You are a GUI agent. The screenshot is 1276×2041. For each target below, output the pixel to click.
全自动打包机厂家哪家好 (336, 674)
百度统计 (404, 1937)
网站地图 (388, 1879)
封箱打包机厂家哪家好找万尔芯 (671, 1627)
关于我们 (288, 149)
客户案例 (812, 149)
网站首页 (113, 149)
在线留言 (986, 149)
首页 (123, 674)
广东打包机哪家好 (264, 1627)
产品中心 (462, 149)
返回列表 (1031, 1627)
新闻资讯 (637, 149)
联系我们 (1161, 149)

────────

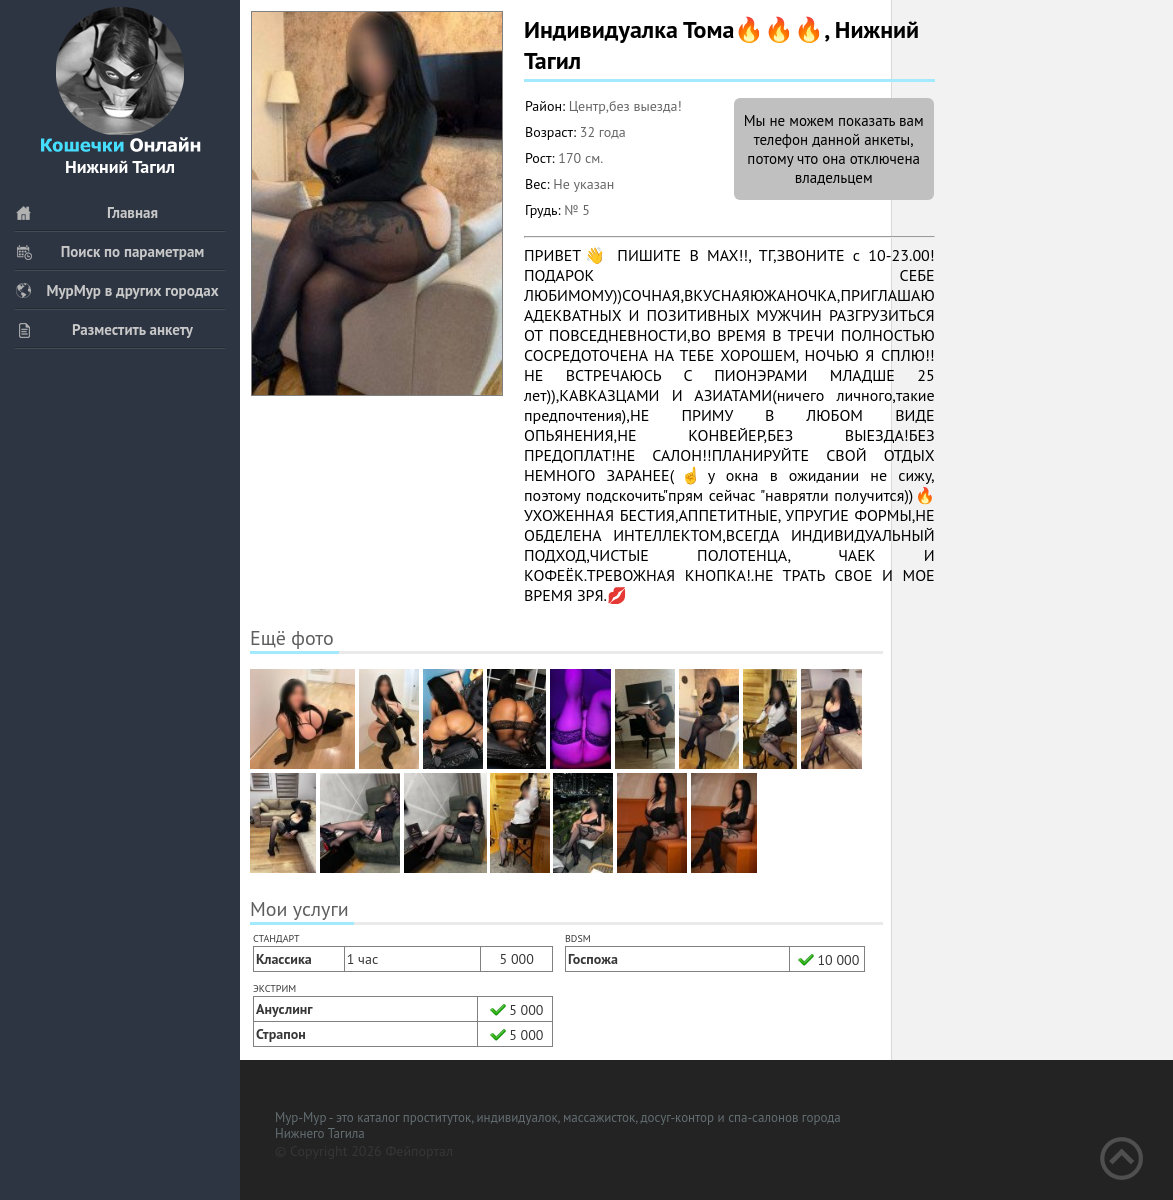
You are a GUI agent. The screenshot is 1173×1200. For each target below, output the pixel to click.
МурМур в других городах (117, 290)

────────

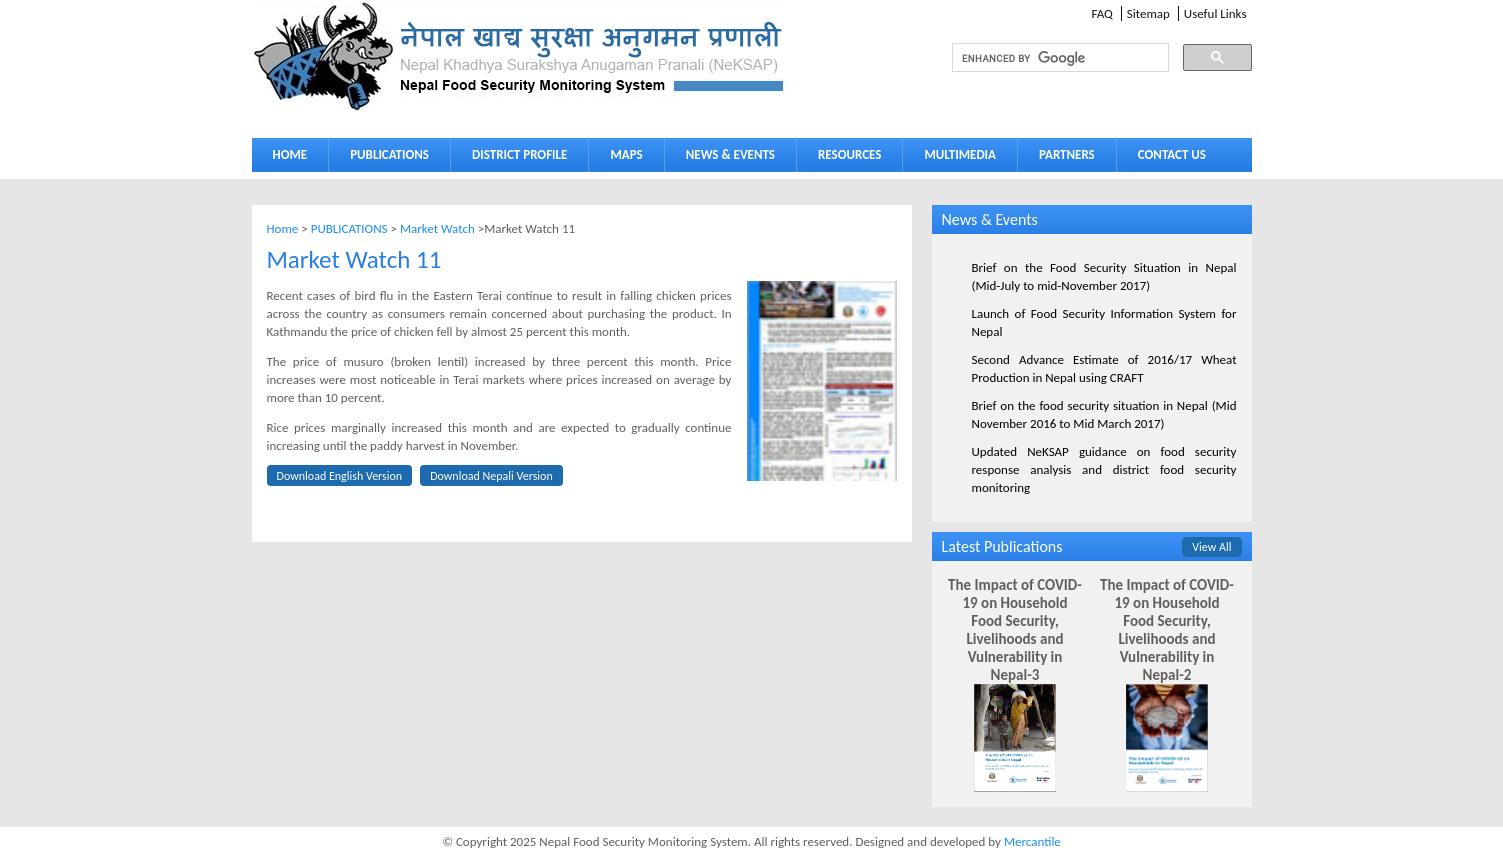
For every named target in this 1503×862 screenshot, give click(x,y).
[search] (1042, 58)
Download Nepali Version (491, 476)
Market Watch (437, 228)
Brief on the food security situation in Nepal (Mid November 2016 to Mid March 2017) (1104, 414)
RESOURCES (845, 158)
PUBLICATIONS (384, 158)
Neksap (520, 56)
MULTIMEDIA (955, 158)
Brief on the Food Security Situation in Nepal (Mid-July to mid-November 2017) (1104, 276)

────────

• [About this exercise]:
Look above for the line that contains "You are a GUI agent. The screenshot is 1276×2041.". Starting there, transcribe every line exactly until you have copied the line that contains "联系我们 (1161, 149)".

• [Reply to the task]:
You are a GUI agent. The screenshot is 1276×2041. For each target below, output the pixel to click.
全自动打包机厂家哪家好 (336, 674)
百度统计 (404, 1937)
网站地图 (388, 1879)
封箱打包机厂家哪家好找万尔芯 (671, 1627)
关于我们 (288, 149)
客户案例 (812, 149)
网站首页 (113, 149)
在线留言 (986, 149)
首页 (123, 674)
广东打包机哪家好 (264, 1627)
产品中心 (462, 149)
返回列表 (1031, 1627)
新闻资讯 (637, 149)
联系我们 (1161, 149)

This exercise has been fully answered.